Mandavgane Mayank, Kumar Vineet, Mokhale Kunal, Bindu Ameya, Mantri Mayur, Mathews Saumya, Jaiswal Dushyant, Shankhdhar Vinay Kant
Department of Plastic and Reconstructive Surgery, Tata Memorial Hospital, Homi Bhabha National Institute, Mumbai, India.
Indian J Surg Oncol. 2024 Sep;15(3):469-473. doi: 10.1007/s13193-024-01932-y. Epub 2024 Mar 25.
Vocal cord paralysis results from involvement of the recurrent laryngeal nerve (RLN), either before the surgery or following excision. Coaptation of the resected edges utilising microsurgical techniques is the most promising therapeutic strategy available for RLN excision. The RLN can be repaired by direct epineural coaptation or using nerve grafts adhering to recommended microsurgical techniques. This article aims to convey our experience with RLN resections/injuries and their subsequent effects. We assessed the RLN repairs that our institute had completed from April 2018 to September 2023(5 years and 5 months) including follow-up of minimum 1 year. The Functional Oral Intake Scale (FOSI) was applied to assess dysphagia, aspiration risk, and glottic gap by laryngoscopy, and GRBAS (Grade, Roughness, Breathiness, Asthenia, Strain) comprised the basis for the assessment of voice quality by speech specialists. Surgical technique included using 9-0 Ethilon either for primary repair or for repair with a nerve graft. Ten patients were included in the study; six (60%) of them were male with the median age of 32 years. At 12-month follow-up, only 10% ( = 1) was found to have dysphagia. Only 10% ( = 1) had a mild harsh voice. This same patient was the only patient to show a minimal remnant glottic gap. Ten percent ( = 1) patient showed B/l cord mobility at 12 months, while 30% ( = 3) showed flickering movements of the affected vocal cord. In all the patients, the opposite vocal cord was found to be compensating. Thus, immediate repair of RLN is helpful along with the general physiological adaptation of vocal cords to improve phonation and reduce aspiration and dysphagia risks, thus helping to improve the quality of life. The right procedure should choose from the armoury after careful intraoperative assessment.

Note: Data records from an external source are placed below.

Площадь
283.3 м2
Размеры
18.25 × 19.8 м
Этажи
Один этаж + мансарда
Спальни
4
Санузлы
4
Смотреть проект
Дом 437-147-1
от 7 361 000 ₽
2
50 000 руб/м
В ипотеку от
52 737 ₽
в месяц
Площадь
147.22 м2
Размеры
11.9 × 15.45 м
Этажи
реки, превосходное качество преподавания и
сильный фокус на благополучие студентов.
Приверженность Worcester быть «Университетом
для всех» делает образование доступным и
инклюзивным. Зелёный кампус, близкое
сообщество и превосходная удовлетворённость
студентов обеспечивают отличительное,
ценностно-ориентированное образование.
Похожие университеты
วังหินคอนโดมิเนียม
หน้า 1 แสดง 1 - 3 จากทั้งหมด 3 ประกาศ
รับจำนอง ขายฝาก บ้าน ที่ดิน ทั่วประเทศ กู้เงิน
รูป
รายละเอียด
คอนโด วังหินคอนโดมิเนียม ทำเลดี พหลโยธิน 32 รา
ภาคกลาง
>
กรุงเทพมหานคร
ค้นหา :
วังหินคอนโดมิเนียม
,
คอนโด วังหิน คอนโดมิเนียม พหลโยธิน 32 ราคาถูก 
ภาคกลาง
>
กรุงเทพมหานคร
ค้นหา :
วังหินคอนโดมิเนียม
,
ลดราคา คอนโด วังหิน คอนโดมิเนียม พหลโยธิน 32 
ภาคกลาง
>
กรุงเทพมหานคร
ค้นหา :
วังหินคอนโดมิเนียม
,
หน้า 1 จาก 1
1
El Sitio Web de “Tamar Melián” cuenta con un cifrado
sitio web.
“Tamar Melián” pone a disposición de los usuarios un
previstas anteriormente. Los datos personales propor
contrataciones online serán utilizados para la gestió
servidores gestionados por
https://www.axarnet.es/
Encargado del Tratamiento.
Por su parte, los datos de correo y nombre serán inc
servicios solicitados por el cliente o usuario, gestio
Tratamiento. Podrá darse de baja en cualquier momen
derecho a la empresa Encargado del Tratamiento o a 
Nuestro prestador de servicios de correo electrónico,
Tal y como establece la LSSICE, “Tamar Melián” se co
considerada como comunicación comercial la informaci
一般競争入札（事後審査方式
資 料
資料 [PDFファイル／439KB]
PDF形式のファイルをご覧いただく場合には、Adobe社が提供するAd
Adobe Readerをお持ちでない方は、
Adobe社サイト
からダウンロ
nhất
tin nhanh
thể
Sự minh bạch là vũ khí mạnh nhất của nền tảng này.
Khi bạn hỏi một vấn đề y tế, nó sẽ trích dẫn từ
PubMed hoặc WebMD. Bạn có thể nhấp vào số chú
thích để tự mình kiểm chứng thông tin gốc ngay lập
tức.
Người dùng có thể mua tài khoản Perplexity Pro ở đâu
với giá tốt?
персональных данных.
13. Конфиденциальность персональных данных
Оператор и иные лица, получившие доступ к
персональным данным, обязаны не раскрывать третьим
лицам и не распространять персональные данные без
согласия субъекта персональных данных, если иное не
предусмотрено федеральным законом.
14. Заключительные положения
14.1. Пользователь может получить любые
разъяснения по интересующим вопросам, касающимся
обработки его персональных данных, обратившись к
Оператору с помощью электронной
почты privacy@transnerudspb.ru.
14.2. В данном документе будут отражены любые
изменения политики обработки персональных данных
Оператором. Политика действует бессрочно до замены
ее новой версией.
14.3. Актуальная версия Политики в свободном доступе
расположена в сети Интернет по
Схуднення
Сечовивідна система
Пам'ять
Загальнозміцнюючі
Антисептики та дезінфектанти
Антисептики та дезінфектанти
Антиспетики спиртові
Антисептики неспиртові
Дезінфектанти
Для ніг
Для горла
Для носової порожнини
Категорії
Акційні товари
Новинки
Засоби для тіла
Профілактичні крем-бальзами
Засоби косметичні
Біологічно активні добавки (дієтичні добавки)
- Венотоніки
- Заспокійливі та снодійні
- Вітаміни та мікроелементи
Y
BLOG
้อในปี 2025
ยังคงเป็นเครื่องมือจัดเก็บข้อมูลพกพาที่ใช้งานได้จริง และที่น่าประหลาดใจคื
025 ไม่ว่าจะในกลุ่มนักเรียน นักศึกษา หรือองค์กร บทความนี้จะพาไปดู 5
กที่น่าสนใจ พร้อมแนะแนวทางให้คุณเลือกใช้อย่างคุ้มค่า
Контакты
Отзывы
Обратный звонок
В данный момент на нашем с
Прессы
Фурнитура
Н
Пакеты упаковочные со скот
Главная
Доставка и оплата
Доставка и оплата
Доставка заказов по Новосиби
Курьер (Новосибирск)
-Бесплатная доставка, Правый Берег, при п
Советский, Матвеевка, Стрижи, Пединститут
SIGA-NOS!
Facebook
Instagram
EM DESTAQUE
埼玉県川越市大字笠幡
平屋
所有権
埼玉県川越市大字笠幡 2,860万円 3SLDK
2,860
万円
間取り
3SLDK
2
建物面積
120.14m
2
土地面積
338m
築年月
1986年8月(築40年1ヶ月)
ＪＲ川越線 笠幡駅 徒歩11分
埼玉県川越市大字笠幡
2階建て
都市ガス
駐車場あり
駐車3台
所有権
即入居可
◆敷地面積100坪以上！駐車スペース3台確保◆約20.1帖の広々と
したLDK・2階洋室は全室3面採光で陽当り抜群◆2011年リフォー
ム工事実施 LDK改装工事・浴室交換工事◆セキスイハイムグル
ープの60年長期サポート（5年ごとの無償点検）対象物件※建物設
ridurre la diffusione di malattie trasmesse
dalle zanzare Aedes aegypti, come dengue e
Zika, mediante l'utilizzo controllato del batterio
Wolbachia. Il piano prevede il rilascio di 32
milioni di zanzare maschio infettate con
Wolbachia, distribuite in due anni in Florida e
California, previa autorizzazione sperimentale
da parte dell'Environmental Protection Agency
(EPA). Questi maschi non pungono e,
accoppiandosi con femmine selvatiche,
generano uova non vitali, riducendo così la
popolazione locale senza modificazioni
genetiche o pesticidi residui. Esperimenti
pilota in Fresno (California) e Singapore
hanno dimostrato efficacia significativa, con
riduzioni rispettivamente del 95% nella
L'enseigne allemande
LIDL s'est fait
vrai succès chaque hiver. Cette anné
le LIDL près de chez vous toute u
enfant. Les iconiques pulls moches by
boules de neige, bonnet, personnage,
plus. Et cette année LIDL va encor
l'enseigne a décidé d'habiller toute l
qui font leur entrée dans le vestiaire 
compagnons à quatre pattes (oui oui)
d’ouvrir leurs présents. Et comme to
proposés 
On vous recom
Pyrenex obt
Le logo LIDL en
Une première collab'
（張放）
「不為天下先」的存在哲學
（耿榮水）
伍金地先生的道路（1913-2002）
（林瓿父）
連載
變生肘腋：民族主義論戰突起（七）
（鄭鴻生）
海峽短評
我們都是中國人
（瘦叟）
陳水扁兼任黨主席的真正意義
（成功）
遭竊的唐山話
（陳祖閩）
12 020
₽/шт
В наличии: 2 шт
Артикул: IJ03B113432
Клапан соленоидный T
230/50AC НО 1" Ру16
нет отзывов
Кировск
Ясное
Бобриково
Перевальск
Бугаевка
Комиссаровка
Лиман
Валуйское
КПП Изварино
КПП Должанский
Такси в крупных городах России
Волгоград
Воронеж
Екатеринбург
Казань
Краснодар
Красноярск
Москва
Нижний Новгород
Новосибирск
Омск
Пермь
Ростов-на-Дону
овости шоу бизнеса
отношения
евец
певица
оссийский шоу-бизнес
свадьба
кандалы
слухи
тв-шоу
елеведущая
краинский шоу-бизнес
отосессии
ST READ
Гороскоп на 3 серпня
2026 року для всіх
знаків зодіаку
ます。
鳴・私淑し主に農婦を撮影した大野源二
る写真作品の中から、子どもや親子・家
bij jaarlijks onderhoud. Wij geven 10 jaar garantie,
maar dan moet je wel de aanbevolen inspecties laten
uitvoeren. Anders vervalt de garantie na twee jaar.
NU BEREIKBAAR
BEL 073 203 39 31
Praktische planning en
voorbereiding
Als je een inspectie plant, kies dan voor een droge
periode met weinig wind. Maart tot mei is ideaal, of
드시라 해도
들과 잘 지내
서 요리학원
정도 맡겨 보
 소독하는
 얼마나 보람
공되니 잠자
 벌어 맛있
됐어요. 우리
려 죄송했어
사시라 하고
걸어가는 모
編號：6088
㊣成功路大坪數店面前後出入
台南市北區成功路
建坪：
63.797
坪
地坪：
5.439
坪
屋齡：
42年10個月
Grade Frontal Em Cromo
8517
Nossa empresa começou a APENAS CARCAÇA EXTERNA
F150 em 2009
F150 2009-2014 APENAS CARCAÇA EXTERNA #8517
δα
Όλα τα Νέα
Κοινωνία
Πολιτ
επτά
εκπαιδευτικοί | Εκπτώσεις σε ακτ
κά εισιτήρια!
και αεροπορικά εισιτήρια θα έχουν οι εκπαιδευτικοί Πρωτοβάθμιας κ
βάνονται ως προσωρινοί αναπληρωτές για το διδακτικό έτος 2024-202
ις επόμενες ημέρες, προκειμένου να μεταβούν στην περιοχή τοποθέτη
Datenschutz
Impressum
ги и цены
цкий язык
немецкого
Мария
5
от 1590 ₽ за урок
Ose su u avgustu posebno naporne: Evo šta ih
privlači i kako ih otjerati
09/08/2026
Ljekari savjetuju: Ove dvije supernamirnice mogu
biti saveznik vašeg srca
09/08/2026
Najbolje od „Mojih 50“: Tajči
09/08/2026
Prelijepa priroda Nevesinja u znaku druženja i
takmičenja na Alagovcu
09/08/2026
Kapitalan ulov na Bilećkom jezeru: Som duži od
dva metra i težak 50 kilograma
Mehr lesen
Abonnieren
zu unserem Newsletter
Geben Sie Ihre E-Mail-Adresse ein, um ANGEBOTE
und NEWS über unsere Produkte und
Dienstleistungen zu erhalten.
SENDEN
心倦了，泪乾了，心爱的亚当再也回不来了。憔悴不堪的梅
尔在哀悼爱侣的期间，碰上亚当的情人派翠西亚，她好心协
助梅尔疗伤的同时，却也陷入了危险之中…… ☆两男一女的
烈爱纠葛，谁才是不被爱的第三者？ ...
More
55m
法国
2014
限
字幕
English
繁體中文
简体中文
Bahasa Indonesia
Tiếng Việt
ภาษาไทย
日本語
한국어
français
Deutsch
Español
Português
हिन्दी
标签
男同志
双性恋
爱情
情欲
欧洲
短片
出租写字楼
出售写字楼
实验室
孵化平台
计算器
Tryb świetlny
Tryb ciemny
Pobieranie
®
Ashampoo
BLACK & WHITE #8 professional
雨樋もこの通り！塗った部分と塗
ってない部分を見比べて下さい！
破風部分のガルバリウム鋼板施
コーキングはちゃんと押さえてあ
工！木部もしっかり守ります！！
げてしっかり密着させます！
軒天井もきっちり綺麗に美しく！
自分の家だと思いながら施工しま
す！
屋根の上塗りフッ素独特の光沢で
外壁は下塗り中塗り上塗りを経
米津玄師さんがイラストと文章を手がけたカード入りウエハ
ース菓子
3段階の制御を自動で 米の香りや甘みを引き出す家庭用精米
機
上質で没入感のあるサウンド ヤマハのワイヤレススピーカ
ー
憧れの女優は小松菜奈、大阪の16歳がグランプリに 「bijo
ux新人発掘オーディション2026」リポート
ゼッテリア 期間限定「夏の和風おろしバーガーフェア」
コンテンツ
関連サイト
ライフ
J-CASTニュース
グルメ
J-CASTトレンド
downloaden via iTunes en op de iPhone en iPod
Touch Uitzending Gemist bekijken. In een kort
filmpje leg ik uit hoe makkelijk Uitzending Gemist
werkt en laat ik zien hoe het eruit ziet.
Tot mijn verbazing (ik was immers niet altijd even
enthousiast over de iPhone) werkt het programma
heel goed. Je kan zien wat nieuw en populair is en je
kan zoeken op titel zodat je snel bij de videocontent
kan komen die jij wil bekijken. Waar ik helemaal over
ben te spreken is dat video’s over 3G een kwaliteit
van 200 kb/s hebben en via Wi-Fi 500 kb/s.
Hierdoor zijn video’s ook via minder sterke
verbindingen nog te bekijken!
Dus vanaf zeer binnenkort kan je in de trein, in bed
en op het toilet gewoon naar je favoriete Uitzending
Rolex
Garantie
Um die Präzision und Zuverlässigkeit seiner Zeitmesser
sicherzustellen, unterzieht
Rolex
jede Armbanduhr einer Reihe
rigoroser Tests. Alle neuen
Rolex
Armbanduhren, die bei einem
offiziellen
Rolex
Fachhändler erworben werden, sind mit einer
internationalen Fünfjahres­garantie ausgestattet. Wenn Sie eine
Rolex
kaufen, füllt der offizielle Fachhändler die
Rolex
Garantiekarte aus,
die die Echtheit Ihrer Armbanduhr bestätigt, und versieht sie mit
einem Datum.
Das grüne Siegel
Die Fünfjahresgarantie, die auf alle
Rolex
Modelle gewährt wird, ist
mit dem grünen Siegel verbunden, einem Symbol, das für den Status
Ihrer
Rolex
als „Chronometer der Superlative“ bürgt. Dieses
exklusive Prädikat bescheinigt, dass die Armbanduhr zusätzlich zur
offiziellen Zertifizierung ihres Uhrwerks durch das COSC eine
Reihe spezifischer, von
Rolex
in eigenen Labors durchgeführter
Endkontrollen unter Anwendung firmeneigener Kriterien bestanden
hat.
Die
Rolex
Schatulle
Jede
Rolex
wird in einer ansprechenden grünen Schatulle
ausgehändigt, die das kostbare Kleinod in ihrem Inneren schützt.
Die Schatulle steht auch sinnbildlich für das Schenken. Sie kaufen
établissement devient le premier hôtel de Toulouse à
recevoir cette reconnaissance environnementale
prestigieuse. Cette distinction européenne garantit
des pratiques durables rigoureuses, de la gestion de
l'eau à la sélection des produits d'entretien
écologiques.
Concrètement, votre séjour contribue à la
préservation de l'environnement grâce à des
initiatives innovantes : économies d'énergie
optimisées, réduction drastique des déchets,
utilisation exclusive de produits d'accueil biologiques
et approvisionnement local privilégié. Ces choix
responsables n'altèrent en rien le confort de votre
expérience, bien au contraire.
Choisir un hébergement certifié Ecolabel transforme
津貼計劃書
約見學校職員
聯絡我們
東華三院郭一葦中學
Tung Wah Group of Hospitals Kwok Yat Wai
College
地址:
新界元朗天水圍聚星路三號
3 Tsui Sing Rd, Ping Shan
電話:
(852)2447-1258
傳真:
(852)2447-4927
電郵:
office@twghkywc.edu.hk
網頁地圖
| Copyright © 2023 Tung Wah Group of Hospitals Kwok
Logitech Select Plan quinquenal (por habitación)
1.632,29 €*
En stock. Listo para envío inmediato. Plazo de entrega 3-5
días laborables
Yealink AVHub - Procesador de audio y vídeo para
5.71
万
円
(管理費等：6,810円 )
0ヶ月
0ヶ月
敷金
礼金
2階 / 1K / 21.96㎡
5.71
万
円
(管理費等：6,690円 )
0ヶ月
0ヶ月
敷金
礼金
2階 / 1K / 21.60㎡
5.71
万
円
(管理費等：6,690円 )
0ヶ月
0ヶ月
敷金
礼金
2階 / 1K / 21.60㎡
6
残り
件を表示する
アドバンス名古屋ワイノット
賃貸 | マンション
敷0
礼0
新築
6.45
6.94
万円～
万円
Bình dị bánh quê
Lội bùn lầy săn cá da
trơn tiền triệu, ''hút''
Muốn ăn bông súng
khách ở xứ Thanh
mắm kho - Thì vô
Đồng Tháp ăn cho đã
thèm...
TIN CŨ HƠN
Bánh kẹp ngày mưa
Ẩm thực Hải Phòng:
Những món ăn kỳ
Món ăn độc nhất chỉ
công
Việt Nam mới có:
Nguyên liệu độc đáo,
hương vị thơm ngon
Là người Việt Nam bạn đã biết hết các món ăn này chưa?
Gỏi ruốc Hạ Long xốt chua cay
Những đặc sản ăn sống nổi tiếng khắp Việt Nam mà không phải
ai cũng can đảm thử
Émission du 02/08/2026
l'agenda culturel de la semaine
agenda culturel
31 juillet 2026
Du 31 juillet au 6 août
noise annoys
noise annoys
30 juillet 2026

声带麻痹是由手术前或切除术后喉返神经(RLN)受累引起的。利用显微外科技术对切除边缘进行对合是目前可用于RLN切除的最有前景的治疗策略。可以通过直接神经外膜对合或使用符合推荐显微外科技术的神经移植物来修复RLN。本文旨在分享我们在RLN切除/损伤及其后续影响方面的经验。我们评估了我院在2018年4月至2023年9月(5年零5个月)期间完成的RLN修复情况,包括至少1年的随访。应用功能性口服摄入量表(FOSI)通过喉镜检查评估吞咽困难、误吸风险和声门间隙,言语专家则以GRBAS(分级、粗糙、呼吸音、无力、紧张)为基础评估嗓音质量。手术技术包括使用9-0 Ethilon缝线进行一期修复或神经移植修复。本研究纳入了10例患者;其中6例(60%)为男性,中位年龄为32岁。在12个月的随访中,仅10%(=1)的患者存在吞咽困难。仅有10%(=1)的患者嗓音轻度粗糙。同一患者是唯一显示声门间隙极小残留的患者。10%(=1)的患者在12个月时双侧声带活动正常,而30%(=3)的患者患侧声带出现颤动。在所有患者中,均发现对侧声带存在代偿。因此,RLN的即刻修复以及声带的一般生理适应性有助于改善发声并降低误吸和吞咽困难风险,从而有助于提高生活质量。应在术中仔细评估后从可用方法中选择正确的术式。